Background New Zealand became a member of the Asia Pacific Lupus Collaboration (APLC) group in 2018. The APLC treat-to-target (T2T) LLDAS study is an ongoing, prospective longitudinal study (n = 4,106).
The aim of this study was to: (1) assess SLE epidemiology from the Auckland cohort of APLC T2T LLDAS study, and (2) examine if there are ethnic differences in association with the ability to achieve LLDAS, with emphasis on lupus nephritis.

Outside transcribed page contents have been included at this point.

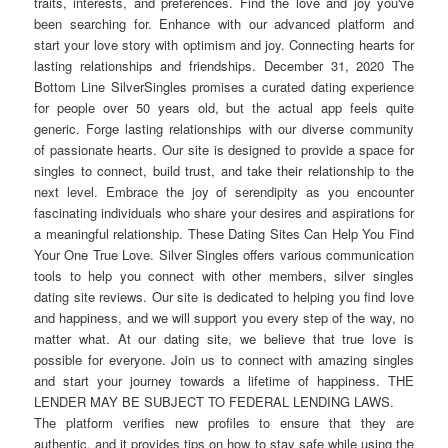
traits, interests, and preferences. Find the love and joy you've
been searching for. Enhance with our advanced platform and
start your love story with optimism and joy. Connecting hearts for
lasting relationships and friendships. December 31, 2020 The
Bottom Line SilverSingles promises a curated dating experience
for people over 50 years old, but the actual app feels quite
generic. Forge lasting relationships with our diverse community
of passionate hearts. Our site is designed to provide a space for
singles to connect, build trust, and take their relationship to the
next level. Embrace the joy of serendipity as you encounter
fascinating individuals who share your desires and aspirations for
a meaningful relationship. These Dating Sites Can Help You Find
Your One True Love. Silver Singles offers various communication
tools to help you connect with other members, silver singles
dating site reviews. Our site is dedicated to helping you find love
and happiness, and we will support you every step of the way, no
matter what. At our dating site, we believe that true love is
possible for everyone. Join us to connect with amazing singles
and start your journey towards a lifetime of happiness. THE
LENDER MAY BE SUBJECT TO FEDERAL LENDING LAWS.
The platform verifies new profiles to ensure that they are
authentic, and it provides tips on how to stay safe while using the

Methods All patients fulfilled either the ACR or SLICC lupus criteria. At each study visit (3 to 6 monthly), patients are assessed for flares using SLEDAI-2K. Information on medication and laboratory data are collected. Patients are assessed annually for SLE damage.
Results 144 patients from 3 Auckland hospitals were recruited during 2018–2020. The ethnic breakdown was Asian 42%, European 33%, Pacific Island (PI) 19% and Maori 4.9%. Arthritis (n=115, 80%), was the most common clinical feature. 41 patients (28%) had renal disease.
The incidence of SLE in Auckland is 6.32 per 100,000. Asian (n=23/60, 38%) and PI patients (n=9/28, 32%) had more renal disease (p=0.03). PI patients had proportionally more proliferative (Class III/IV) lupus nephritis that can potentially lead to long term renal damage compared to the other ethnic groups (n=8/9, 89%; p =0.046). 76% (n=109) of patients achieved LLDAS on at least one occasion. 90% (n= 129) of patients were on hydroxychloroquine. The mean SDI damage score is 0.4.
Conclusions This is the first NZ study to provide prospective data on SLE disease activity and damage. There are ethnic differences in lupus nephritis with over representation in Asian and PI patients.